Then he presents it to me in open hands. "Thanks," I say, and even though I always tell myself I'll wait until I get home to check, I flip through the mail right here in front of Charlie, searching for her handwriting, her name.
   Electric bill, water bill, pizza coupons, that one with the gecko.
   "Anything good?"
   I shrug and don't say. I hold the mail against my chest as I run home. On the porch, I ignore Luka and go inside. Dump everything onto the kitchen table, where a pile of old mail lies unopened.
   The screen door squeaks, slams, and then Luka's behind me. "Nothing?" he asks.
   I spin around and shove him into the refrigerator. His bare back makes a smacking sound against the fridge door. He sinks down, his eyes all teary, and I don't apologize. He has to learn. Somebody has to toughen him or he'll never survive. I sit across from him, underneath the kitchen table, my dirty gray knees pulled up to my chin. In the living room, Pops' snores slap the walls of the house.

   She's a musician, my mother. A singer. In bars across Charleston her voice gripped the throats of men, grazed the egos of women with a rusted knife. At least that's how The Charleston Paper once described her. I was made to practice my reading on those lines. She sang the blues, she sang country, she wrote lyrics on blank paper, balled them into tangles of words she called worthless. Me and Luka, we spent our nights sitting in guitar cases at the backs of stages. We wrapped long, black cords around our legs. Crawled beneath barstools, tasted spilled beer and sticky wing sauce on cold floors. If you found teriyaki you won.
   I swear I knew before she left that she would. I just didn't know what to do about it. "I'm just another ghost of Charleston," she told me one night on the porch, "haunting my own grave." We sat together on a rusted glider, and she drank red wine from a princess sippy cup. I was cold, but I tried not to show it. "The music in me," she said, "it'll die if I don't take it somewhere."

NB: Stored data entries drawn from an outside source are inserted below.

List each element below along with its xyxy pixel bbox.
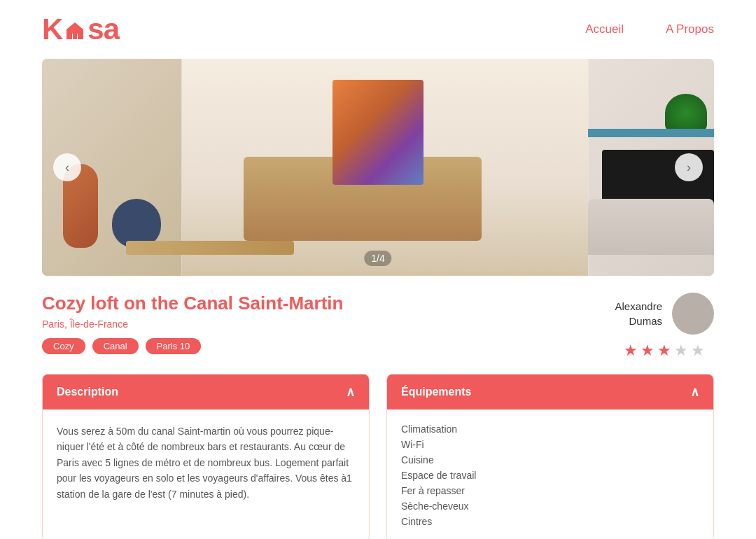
equipment-item: Espace de travail [401, 470, 699, 481]
host-info: Alexandre Dumas [615, 293, 714, 335]
table-furniture [126, 241, 294, 255]
tag-item: Paris 10 [146, 338, 202, 354]
description-panel-title: Description [57, 386, 118, 398]
description-panel-body: Vous serez à 50m du canal Saint-martin o… [43, 410, 369, 516]
tag-item: Canal [92, 338, 139, 354]
carousel-next-button[interactable]: › [675, 153, 703, 181]
logo-house-icon [64, 20, 86, 42]
equipment-item: Fer à repasser [401, 485, 699, 496]
description-toggle-icon[interactable]: ∧ [346, 384, 355, 400]
tag-list: CozyCanalParis 10 [42, 338, 343, 354]
star-empty: ★ [691, 342, 705, 360]
equipments-panel-header: Équipements ∧ [387, 374, 713, 410]
nav-about[interactable]: A Propos [666, 22, 714, 36]
star-filled: ★ [640, 342, 654, 360]
description-panel-header: Description ∧ [43, 374, 369, 410]
image-carousel: ‹ › 1/4 [42, 59, 714, 276]
description-panel: Description ∧ Vous serez à 50m du canal … [42, 374, 370, 539]
equipments-panel-title: Équipements [401, 386, 471, 398]
sofa-furniture [588, 199, 714, 255]
logo[interactable]: K sa [42, 13, 119, 46]
equipment-item: Sèche-cheveux [401, 500, 699, 512]
star-empty: ★ [674, 342, 688, 360]
shelf [588, 129, 714, 137]
main-nav: Accueil A Propos [585, 22, 714, 36]
carousel-counter: 1/4 [364, 251, 391, 266]
shelf-plants [665, 94, 707, 132]
rating-stars: ★★★★★ [624, 342, 705, 360]
equipment-item: Cintres [401, 516, 699, 527]
listing-title: Cozy loft on the Canal Saint-Martin [42, 293, 343, 314]
star-filled: ★ [624, 342, 638, 360]
buddha-painting [332, 80, 424, 185]
content-panels: Description ∧ Vous serez à 50m du canal … [42, 374, 714, 539]
host-name: Alexandre Dumas [615, 299, 662, 328]
star-filled: ★ [657, 342, 671, 360]
carousel-prev-button[interactable]: ‹ [53, 153, 81, 181]
logo-text-start: K [42, 13, 62, 46]
listing-location: Paris, Île-de-France [42, 318, 343, 330]
equipments-toggle-icon[interactable]: ∧ [690, 384, 699, 400]
equipment-item: Wi-Fi [401, 439, 699, 450]
host-section: Alexandre Dumas ★★★★★ [615, 293, 714, 360]
main-content: Cozy loft on the Canal Saint-Martin Pari… [42, 276, 714, 539]
nav-home[interactable]: Accueil [585, 22, 624, 36]
host-avatar [672, 293, 714, 335]
tag-item: Cozy [42, 338, 85, 354]
equipment-list: ClimatisationWi-FiCuisineEspace de trava… [401, 424, 699, 527]
equipments-panel-body: ClimatisationWi-FiCuisineEspace de trava… [387, 410, 713, 539]
equipment-item: Cuisine [401, 454, 699, 465]
logo-text-end: sa [88, 13, 119, 46]
equipment-item: Climatisation [401, 424, 699, 435]
description-text: Vous serez à 50m du canal Saint-martin o… [57, 424, 355, 502]
equipments-panel: Équipements ∧ ClimatisationWi-FiCuisineE… [386, 374, 714, 539]
svg-rect-0 [73, 34, 77, 39]
listing-info: Cozy loft on the Canal Saint-Martin Pari… [42, 293, 343, 354]
listing-header: Cozy loft on the Canal Saint-Martin Pari… [42, 293, 714, 360]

   I nodded when she said that. Imagined the notes cough and fall off the staff. I wanted her to see that I understood, that I was old enough for anything.
   I was stupid.
   It had been a blue-sky afternoon, just as the magnolias were beginning to bloom. I'd walked home from school with Luka like I always did. We finished our homework on the porch. Pops was at Alfonso's. Everything was the same as it always was. But the shadows came and our stomachs growled and we were still alone. That's when I called the jewelry shop where she worked. Never showed. Time I got off the phone, Luka came from our parents' bedroom, his lower lip quivery.
   "She took her guitar," he said.


    In my dreams now, she's just voice and hair. A raspy hum, blond frizz down her back. She has the kind of hair that could be on a model if only she'd tame it. A lioness, Pops says.

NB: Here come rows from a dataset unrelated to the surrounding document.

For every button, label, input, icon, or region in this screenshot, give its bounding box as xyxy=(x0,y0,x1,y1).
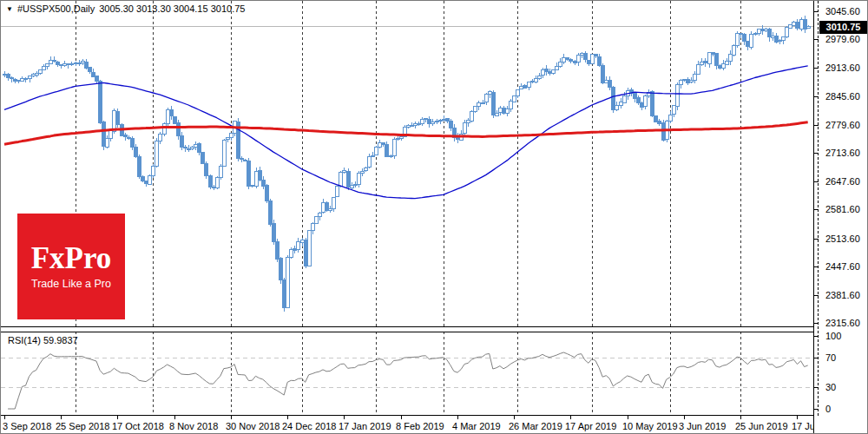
date-tick xyxy=(231,416,232,419)
price-axis-label: 2713.60 xyxy=(825,148,860,158)
date-tick xyxy=(570,416,571,419)
price-axis-label: 2581.60 xyxy=(825,204,860,214)
date-tick xyxy=(740,416,741,419)
date-axis-label: 25 Jun 2019 xyxy=(735,421,788,431)
date-axis-label: 25 Sep 2018 xyxy=(56,421,109,431)
fxpro-logo-title: FxPro xyxy=(31,243,112,274)
rsi-axis-label: 30 xyxy=(825,382,836,392)
date-axis-label: 17 Apr 2019 xyxy=(565,421,616,431)
date-axis-label: 8 Nov 2018 xyxy=(169,421,218,431)
date-tick xyxy=(61,416,62,419)
price-tick xyxy=(814,323,819,324)
date-tick xyxy=(797,416,798,419)
price-tick xyxy=(814,209,819,210)
ohlc-quote-text: 3005.30 3013.30 3004.15 3010.75 xyxy=(99,3,245,14)
price-axis[interactable]: 3045.602979.602913.602845.602779.602713.… xyxy=(813,1,868,434)
date-tick xyxy=(117,416,118,419)
price-tick xyxy=(814,266,819,267)
date-tick xyxy=(344,416,345,419)
price-tick xyxy=(814,68,819,69)
price-axis-label: 3045.60 xyxy=(825,6,860,16)
date-axis-label: 4 Mar 2019 xyxy=(452,421,501,431)
price-axis-label: 2513.60 xyxy=(825,233,860,244)
symbol-period-label: #USSPX500,Daily xyxy=(17,3,95,14)
price-tick xyxy=(814,125,819,126)
date-tick xyxy=(401,416,402,419)
date-tick xyxy=(684,416,685,419)
trading-chart-window: ▼ #USSPX500,Daily 3005.30 3013.30 3004.1… xyxy=(0,0,868,434)
price-tick xyxy=(814,96,819,97)
date-tick xyxy=(457,416,458,419)
rsi-indicator-pane[interactable] xyxy=(1,332,813,416)
rsi-tick xyxy=(814,336,819,337)
price-axis-label: 2381.60 xyxy=(825,290,860,300)
current-price-badge: 3010.75 xyxy=(819,21,867,34)
price-tick xyxy=(814,11,819,12)
date-axis-label: 10 May 2019 xyxy=(622,421,678,431)
date-tick xyxy=(514,416,515,419)
date-axis-label: 17 Oct 2018 xyxy=(112,421,164,431)
date-axis-label: 8 Feb 2019 xyxy=(396,421,444,431)
date-tick xyxy=(4,416,5,419)
date-axis-label: 3 Jun 2019 xyxy=(679,421,726,431)
date-tick xyxy=(287,416,288,419)
fxpro-logo-tagline: Trade Like a Pro xyxy=(31,278,111,290)
price-axis-label: 2845.60 xyxy=(825,91,860,102)
rsi-axis-label: 100 xyxy=(825,331,841,341)
price-axis-label: 2779.60 xyxy=(825,120,860,130)
axis-inner-dashed-line xyxy=(818,1,819,416)
price-axis-label: 2979.60 xyxy=(825,34,860,44)
price-tick xyxy=(814,239,819,240)
price-axis-label: 2447.60 xyxy=(825,261,860,272)
price-tick xyxy=(814,39,819,40)
price-axis-label: 2913.60 xyxy=(825,62,860,73)
price-tick xyxy=(814,295,819,296)
price-tick xyxy=(814,181,819,182)
date-axis-label: 17 Jan 2019 xyxy=(339,421,391,431)
fxpro-logo: FxPro Trade Like a Pro xyxy=(17,214,125,319)
date-axis-label: 30 Nov 2018 xyxy=(226,421,279,431)
price-tick xyxy=(814,153,819,154)
date-axis-label: 24 Dec 2018 xyxy=(282,421,336,431)
date-tick xyxy=(628,416,628,419)
price-axis-label: 2647.60 xyxy=(825,176,860,187)
rsi-tick xyxy=(814,387,819,388)
time-axis[interactable]: 3 Sep 201825 Sep 201817 Oct 20188 Nov 20… xyxy=(1,416,813,434)
date-axis-label: 3 Sep 2018 xyxy=(3,421,51,431)
chart-header: ▼ #USSPX500,Daily 3005.30 3013.30 3004.1… xyxy=(6,3,245,14)
rsi-axis-label: 0 xyxy=(825,404,831,414)
rsi-tick xyxy=(814,358,819,358)
symbol-dropdown-icon[interactable]: ▼ xyxy=(6,4,13,14)
date-axis-label: 26 Mar 2019 xyxy=(509,421,562,431)
rsi-tick xyxy=(814,409,819,410)
rsi-indicator-label: RSI(14) 59.9837 xyxy=(8,335,78,345)
date-tick xyxy=(174,416,175,419)
rsi-axis-label: 70 xyxy=(825,352,836,363)
price-axis-label: 2315.60 xyxy=(825,318,860,328)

   She called him the night she left. Their conversation was quick, hushed. Pops leaned into the stove, all boxer shorts and bare back, the word "fine" repeated like a leaky faucet. He hung up before anyone else could talk. I screamed and beat my fists into his doughy back, why didn't he let me talk, and he just stood there and took it.
   Why'd she go, Pops?
   Music, he said.
   But me and Luka, we had other ideas. He thought she left for another man. He'd seen it on TV.
   I thought it was Pops' drinking. Why didn't he just stop? Why did she care?
   But maybe it was none of those. Maybe it was me.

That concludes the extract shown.